If I had a choice of joining either organisation (TA or ANG). I'd pick ANG nearly everytime: better equipment, better role, better employer/employee support?, mobilised with ur mates, better family support?

Recruit training lasts a lot longer but I'm not sure if it makes the basic ANG soldier better then the TA equivalent.
 
#17
"If I had a choice of joining either organisation (TA or ANG). I'd pick ANG nearly everytime: better equipment, better role, better employer/employee support?, mobilised with ur mates, better family support? "

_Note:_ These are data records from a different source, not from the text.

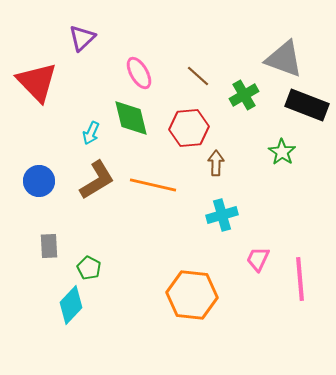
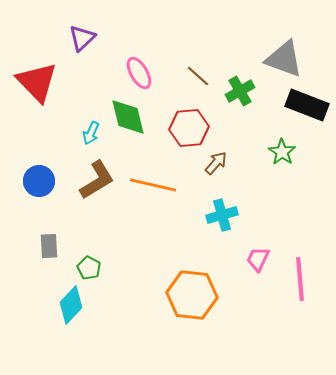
green cross: moved 4 px left, 4 px up
green diamond: moved 3 px left, 1 px up
brown arrow: rotated 40 degrees clockwise
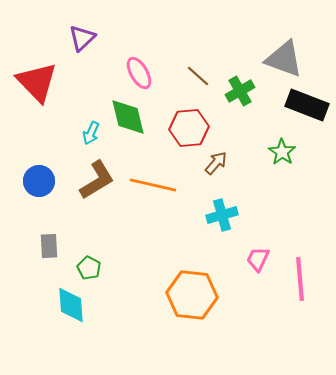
cyan diamond: rotated 48 degrees counterclockwise
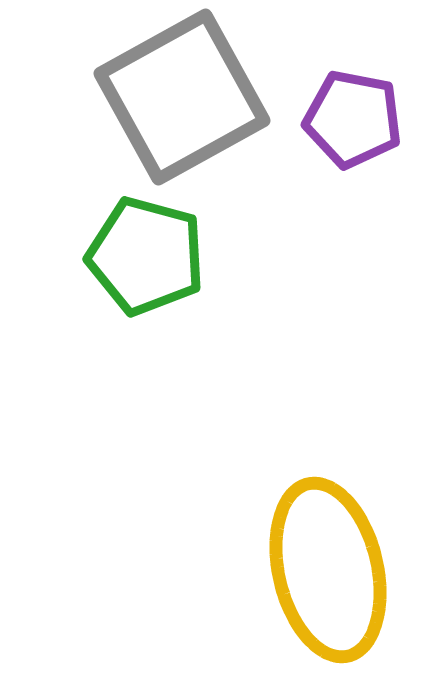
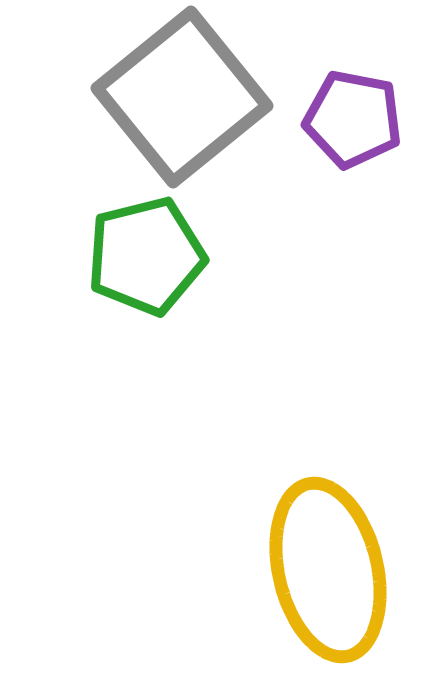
gray square: rotated 10 degrees counterclockwise
green pentagon: rotated 29 degrees counterclockwise
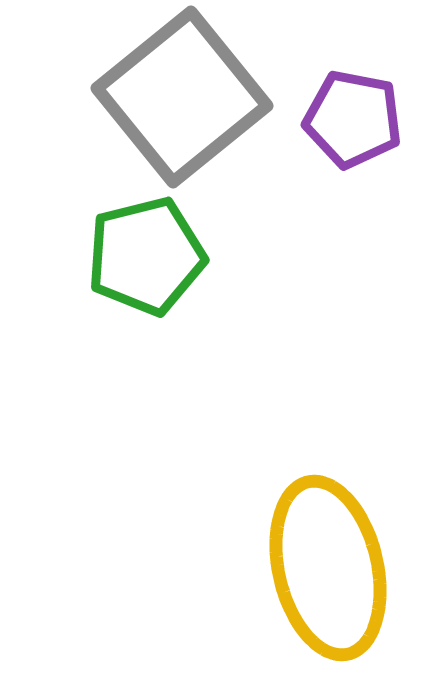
yellow ellipse: moved 2 px up
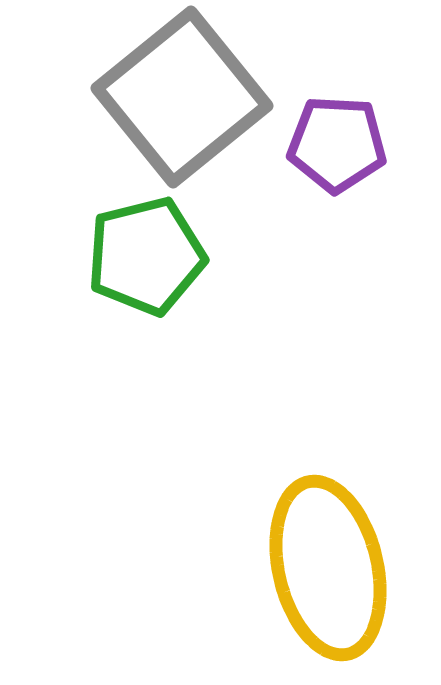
purple pentagon: moved 16 px left, 25 px down; rotated 8 degrees counterclockwise
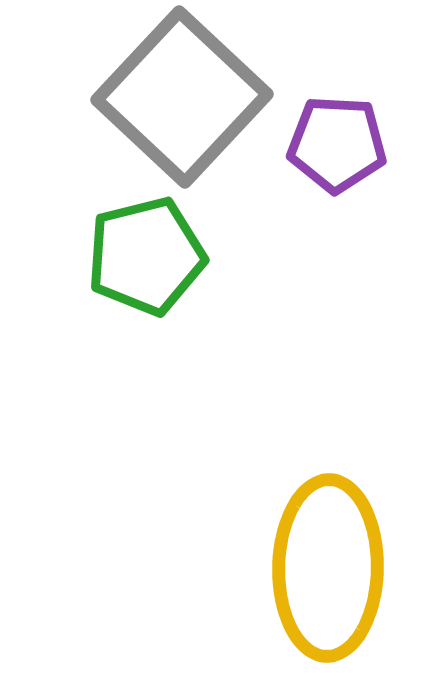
gray square: rotated 8 degrees counterclockwise
yellow ellipse: rotated 14 degrees clockwise
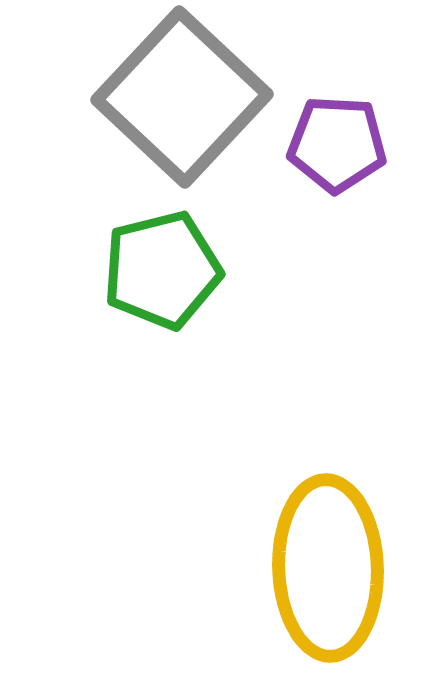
green pentagon: moved 16 px right, 14 px down
yellow ellipse: rotated 3 degrees counterclockwise
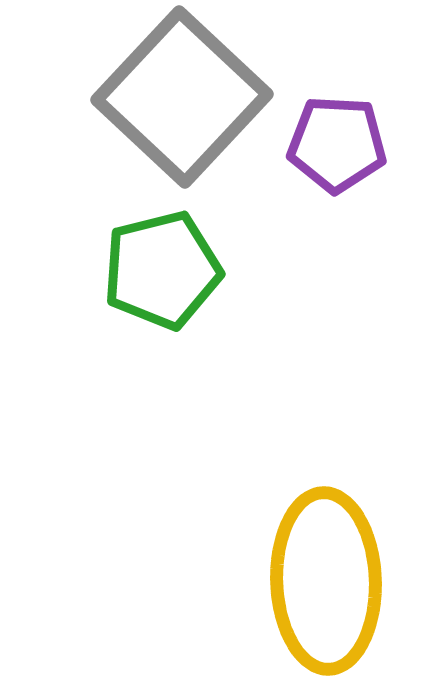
yellow ellipse: moved 2 px left, 13 px down
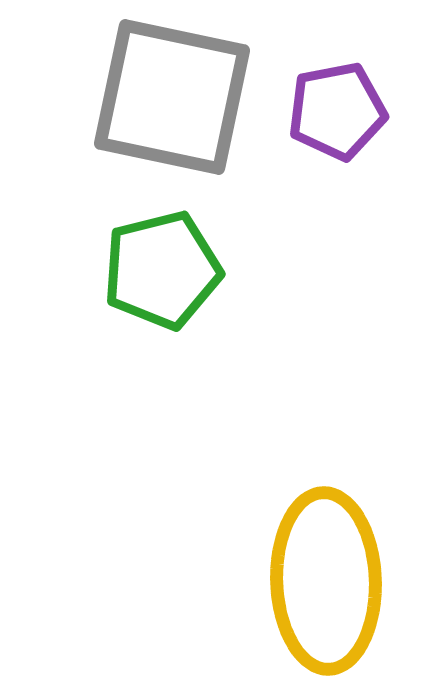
gray square: moved 10 px left; rotated 31 degrees counterclockwise
purple pentagon: moved 33 px up; rotated 14 degrees counterclockwise
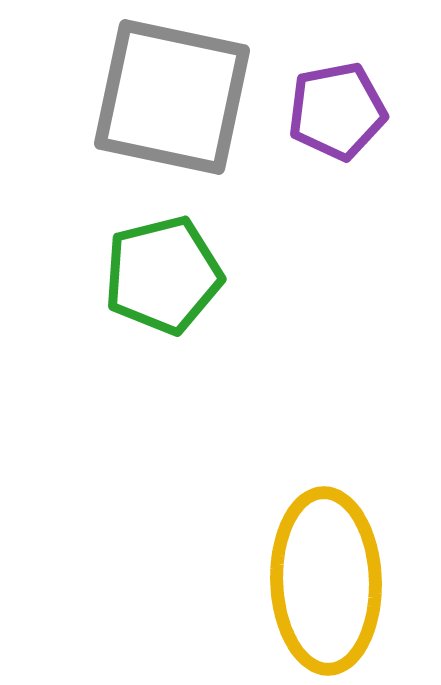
green pentagon: moved 1 px right, 5 px down
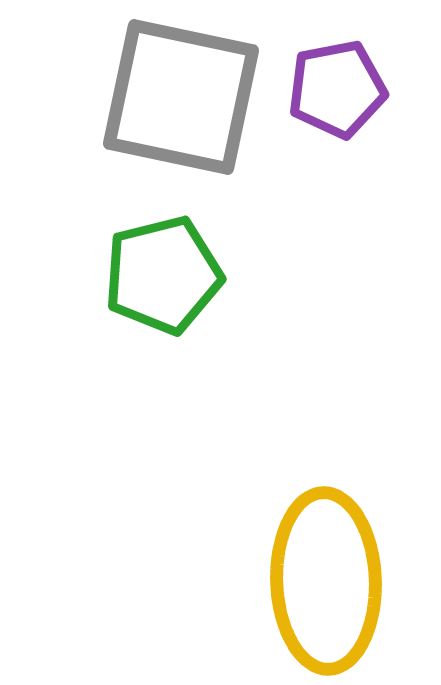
gray square: moved 9 px right
purple pentagon: moved 22 px up
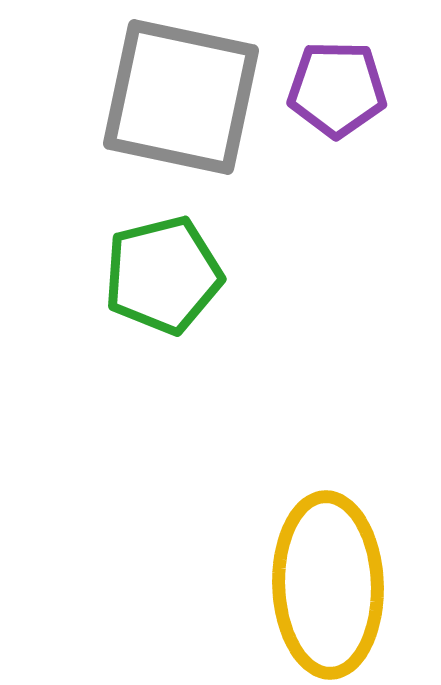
purple pentagon: rotated 12 degrees clockwise
yellow ellipse: moved 2 px right, 4 px down
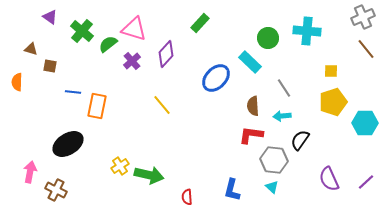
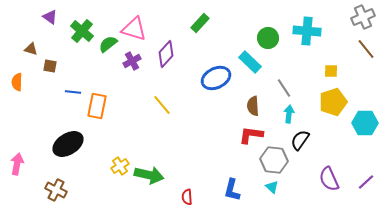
purple cross: rotated 12 degrees clockwise
blue ellipse: rotated 20 degrees clockwise
cyan arrow: moved 7 px right, 2 px up; rotated 102 degrees clockwise
pink arrow: moved 13 px left, 8 px up
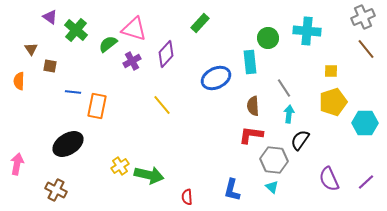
green cross: moved 6 px left, 1 px up
brown triangle: rotated 40 degrees clockwise
cyan rectangle: rotated 40 degrees clockwise
orange semicircle: moved 2 px right, 1 px up
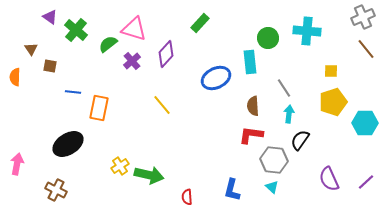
purple cross: rotated 12 degrees counterclockwise
orange semicircle: moved 4 px left, 4 px up
orange rectangle: moved 2 px right, 2 px down
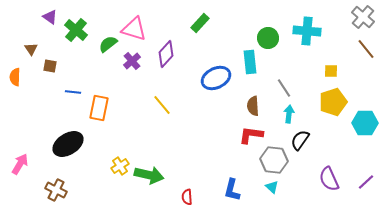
gray cross: rotated 25 degrees counterclockwise
pink arrow: moved 3 px right; rotated 20 degrees clockwise
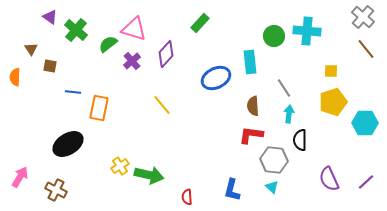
green circle: moved 6 px right, 2 px up
black semicircle: rotated 35 degrees counterclockwise
pink arrow: moved 13 px down
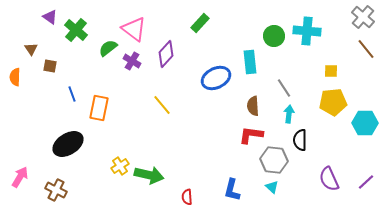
pink triangle: rotated 20 degrees clockwise
green semicircle: moved 4 px down
purple cross: rotated 18 degrees counterclockwise
blue line: moved 1 px left, 2 px down; rotated 63 degrees clockwise
yellow pentagon: rotated 12 degrees clockwise
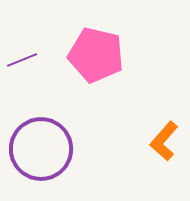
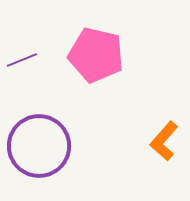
purple circle: moved 2 px left, 3 px up
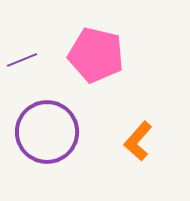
orange L-shape: moved 26 px left
purple circle: moved 8 px right, 14 px up
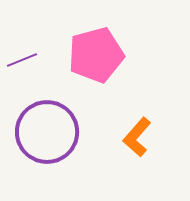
pink pentagon: rotated 28 degrees counterclockwise
orange L-shape: moved 1 px left, 4 px up
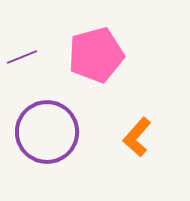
purple line: moved 3 px up
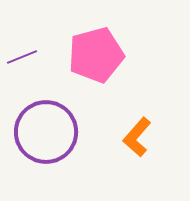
purple circle: moved 1 px left
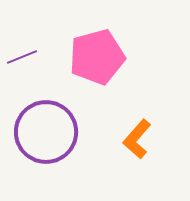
pink pentagon: moved 1 px right, 2 px down
orange L-shape: moved 2 px down
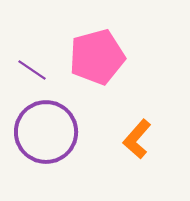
purple line: moved 10 px right, 13 px down; rotated 56 degrees clockwise
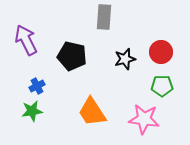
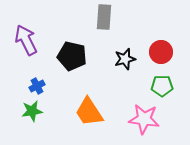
orange trapezoid: moved 3 px left
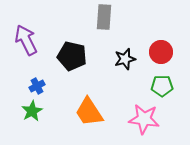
green star: rotated 20 degrees counterclockwise
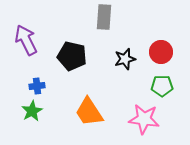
blue cross: rotated 21 degrees clockwise
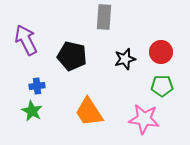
green star: rotated 15 degrees counterclockwise
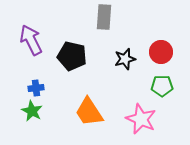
purple arrow: moved 5 px right
blue cross: moved 1 px left, 2 px down
pink star: moved 3 px left; rotated 16 degrees clockwise
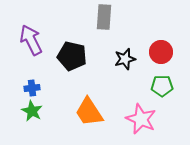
blue cross: moved 4 px left
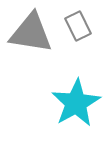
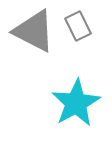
gray triangle: moved 3 px right, 2 px up; rotated 18 degrees clockwise
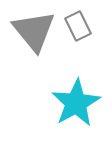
gray triangle: rotated 24 degrees clockwise
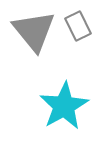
cyan star: moved 12 px left, 3 px down
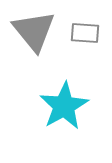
gray rectangle: moved 7 px right, 7 px down; rotated 60 degrees counterclockwise
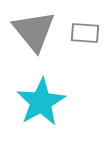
cyan star: moved 23 px left, 4 px up
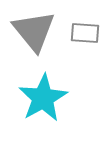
cyan star: moved 2 px right, 4 px up
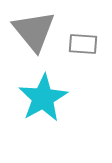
gray rectangle: moved 2 px left, 11 px down
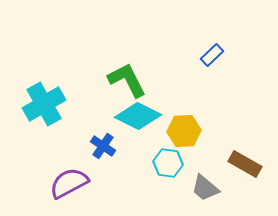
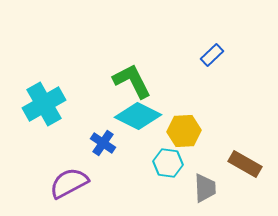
green L-shape: moved 5 px right, 1 px down
blue cross: moved 3 px up
gray trapezoid: rotated 132 degrees counterclockwise
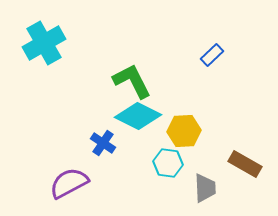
cyan cross: moved 61 px up
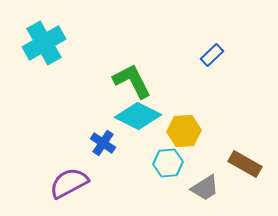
cyan hexagon: rotated 12 degrees counterclockwise
gray trapezoid: rotated 60 degrees clockwise
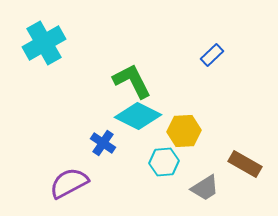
cyan hexagon: moved 4 px left, 1 px up
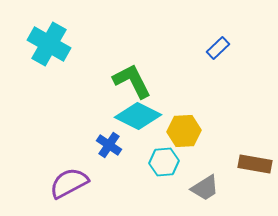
cyan cross: moved 5 px right, 1 px down; rotated 30 degrees counterclockwise
blue rectangle: moved 6 px right, 7 px up
blue cross: moved 6 px right, 2 px down
brown rectangle: moved 10 px right; rotated 20 degrees counterclockwise
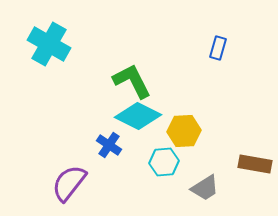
blue rectangle: rotated 30 degrees counterclockwise
purple semicircle: rotated 24 degrees counterclockwise
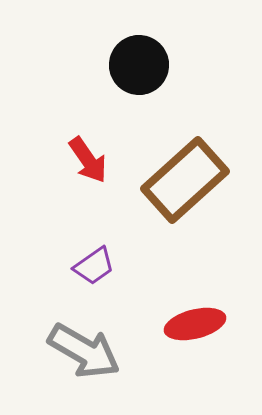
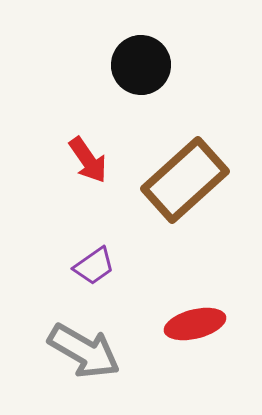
black circle: moved 2 px right
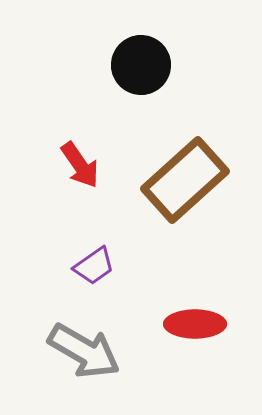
red arrow: moved 8 px left, 5 px down
red ellipse: rotated 14 degrees clockwise
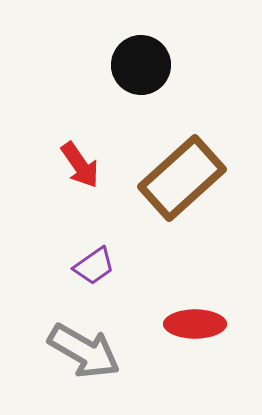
brown rectangle: moved 3 px left, 2 px up
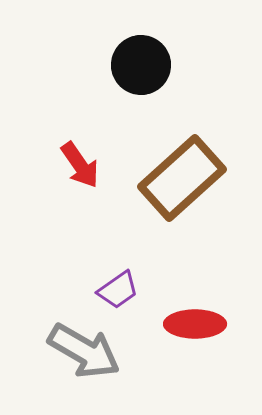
purple trapezoid: moved 24 px right, 24 px down
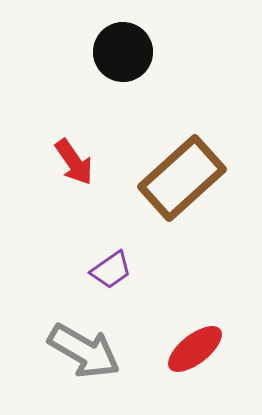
black circle: moved 18 px left, 13 px up
red arrow: moved 6 px left, 3 px up
purple trapezoid: moved 7 px left, 20 px up
red ellipse: moved 25 px down; rotated 38 degrees counterclockwise
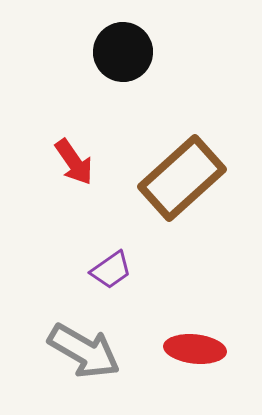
red ellipse: rotated 44 degrees clockwise
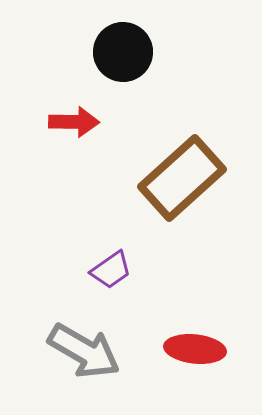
red arrow: moved 40 px up; rotated 54 degrees counterclockwise
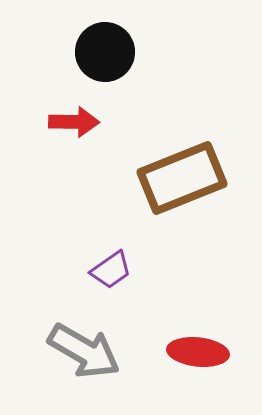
black circle: moved 18 px left
brown rectangle: rotated 20 degrees clockwise
red ellipse: moved 3 px right, 3 px down
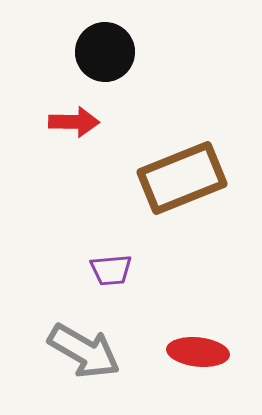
purple trapezoid: rotated 30 degrees clockwise
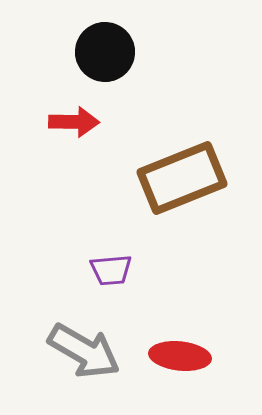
red ellipse: moved 18 px left, 4 px down
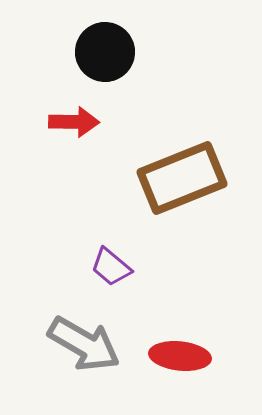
purple trapezoid: moved 3 px up; rotated 45 degrees clockwise
gray arrow: moved 7 px up
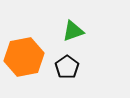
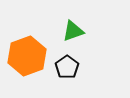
orange hexagon: moved 3 px right, 1 px up; rotated 9 degrees counterclockwise
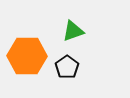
orange hexagon: rotated 21 degrees clockwise
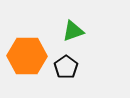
black pentagon: moved 1 px left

Hey, Polar, you missed out better REGULAR support too.
 
#18
stabtastic said:
Hey, Polar, you missed out better REGULAR support too.
That was in post number 1 :!:

Seriously, I wouldn't be happy to goto Iraq as the TA role stands, maybe when I was younger with no family, less experienced and with less rank but now my priorities are now so different.
Going to Iraq doing a job that someone from lower ranks could do, probably something menial/dull and worrying about family back home, it just doesn't add up.
I'm fine with my units main role (CCRF support), it gets the old grey matter going, regs leave us alone, makes me feel confident that TA can do the job, enjoy seeing everyone again, etc etc
Pity the Bde ex's are so few...
 
#19
I should have added, when I was in the Inf I was doing something very different to my normal job - after SDR I wasn't. Now I'm probably more experienced in my area than a lot of my regular counterparts.
 
#20
CCRF is bone. Complete waste of time. Just a sop to appease the press. If you relish this role become a retained firefighter or hobby-bobby instead.

TA Infantry in Iraq did have a combat role. Ask the lads in the defence of Cimic House in Al-Amarah in May 2004. Without showing out my unit also had a "challenging time" last year and I look forward to going again. Either back to the GIFA or anywhere else my country chooses to send me. I joined to soldier. I realise there are more than teeth arms in the army, but I'm just not interested....sorry!

Also Aunty Stella I've always maintained givers are not gay, just short on opportunity. Anything Ex is just that, yesterday's man, sad chuntering and stinking of p*ss.

Fuse set retire to a safe distance. Fi Mani Allah.